The Underwater Observatory at the end is the upgrade: $38 adults, $22 kids, includes the train and a 45-minute guided tour eight metres below the surface. If the kids are old enough to follow a guide, do it. The marine life that's built up on the pilings is genuinely something.
2. Ngilgi Cave
Five minutes from Yallingup. The first show cave to open in Western Australia, back in 1900. The Wadandi people knew it long before.

Photo: SeanMack, CC BY 3.0 · via Wikimedia Commons
There are several tour options, from a self-guided semi-explore to a full adventure tour with helmets and torches.

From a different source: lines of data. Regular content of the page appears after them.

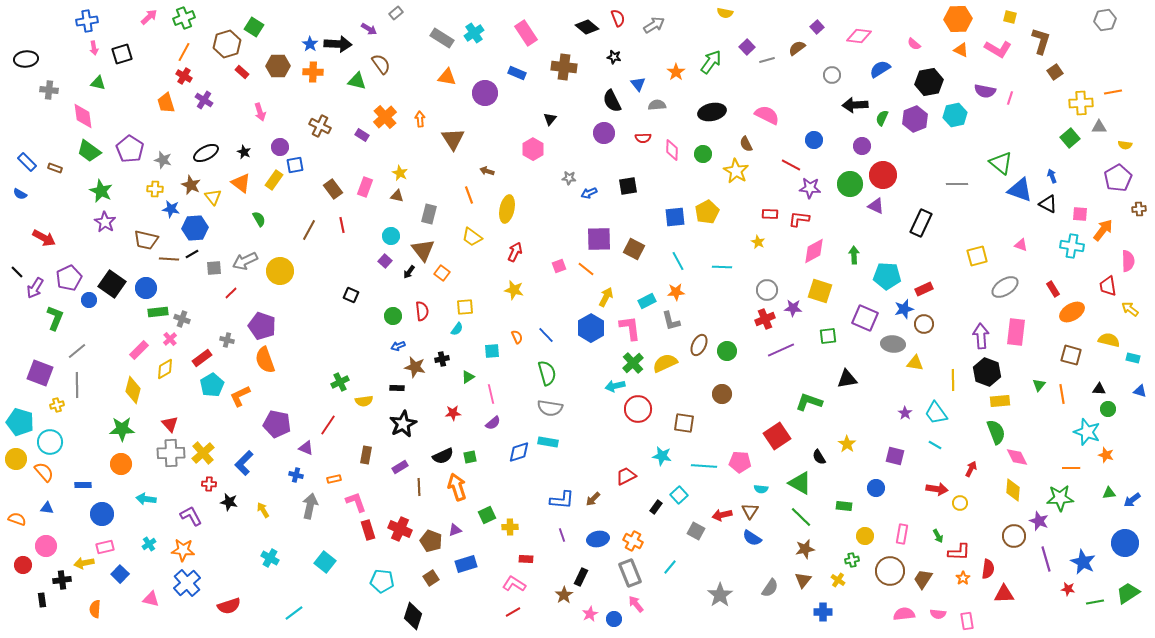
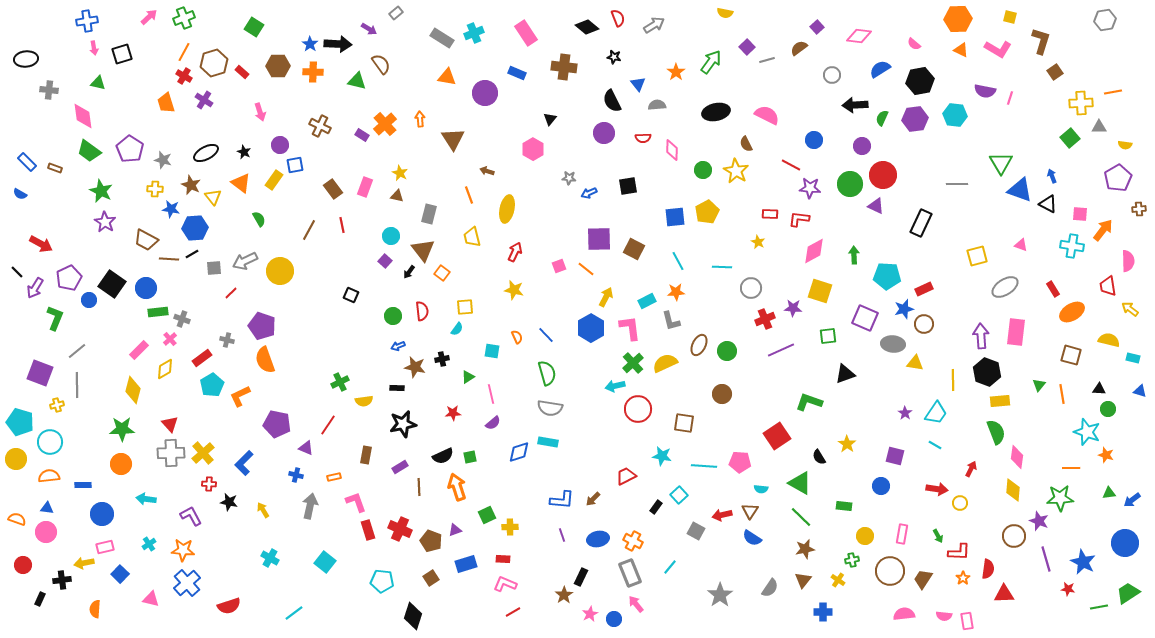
cyan cross at (474, 33): rotated 12 degrees clockwise
brown hexagon at (227, 44): moved 13 px left, 19 px down
brown semicircle at (797, 48): moved 2 px right
black hexagon at (929, 82): moved 9 px left, 1 px up
black ellipse at (712, 112): moved 4 px right
cyan hexagon at (955, 115): rotated 20 degrees clockwise
orange cross at (385, 117): moved 7 px down
purple hexagon at (915, 119): rotated 15 degrees clockwise
purple circle at (280, 147): moved 2 px up
green circle at (703, 154): moved 16 px down
green triangle at (1001, 163): rotated 20 degrees clockwise
yellow trapezoid at (472, 237): rotated 40 degrees clockwise
red arrow at (44, 238): moved 3 px left, 6 px down
brown trapezoid at (146, 240): rotated 15 degrees clockwise
gray circle at (767, 290): moved 16 px left, 2 px up
cyan square at (492, 351): rotated 14 degrees clockwise
black triangle at (847, 379): moved 2 px left, 5 px up; rotated 10 degrees counterclockwise
cyan trapezoid at (936, 413): rotated 110 degrees counterclockwise
black star at (403, 424): rotated 16 degrees clockwise
pink diamond at (1017, 457): rotated 35 degrees clockwise
orange semicircle at (44, 472): moved 5 px right, 4 px down; rotated 55 degrees counterclockwise
orange rectangle at (334, 479): moved 2 px up
blue circle at (876, 488): moved 5 px right, 2 px up
pink circle at (46, 546): moved 14 px up
red rectangle at (526, 559): moved 23 px left
pink L-shape at (514, 584): moved 9 px left; rotated 10 degrees counterclockwise
black rectangle at (42, 600): moved 2 px left, 1 px up; rotated 32 degrees clockwise
green line at (1095, 602): moved 4 px right, 5 px down
pink semicircle at (938, 614): moved 6 px right, 2 px down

For most families the standard guided tour is the right call. About 90 minutes, plenty of room for questions, and the moment when the guide turns the lights off in the chamber and lets you feel what underground means is one most kids talk about for weeks. Book your Ngilgi Cave tour ahead in school holidays.
For a comparison of the region's caves, a side-by-side of the show caves or caves with children, what actually works for which ones suit which age.
3. Yallingup Maze and Mini Golf
Twelve minutes from Ngilgi, on Caves Road. A genuine wooden maze, a mini golf course, and enough lawn that smaller kids can run between rounds.
Open seven days, 9.30am to 5pm. Adult maze pass $22, mini golf $24, combo $41. Kids 5-15 are $17 each, under-fours are free in the maze and $17 for mini golf. The combo pass for a family of two adults and two kids works out around $140. Tickets and times at Yallingup Maze. They close for a few days around Christmas, Australia Day, and a brief February maintenance window.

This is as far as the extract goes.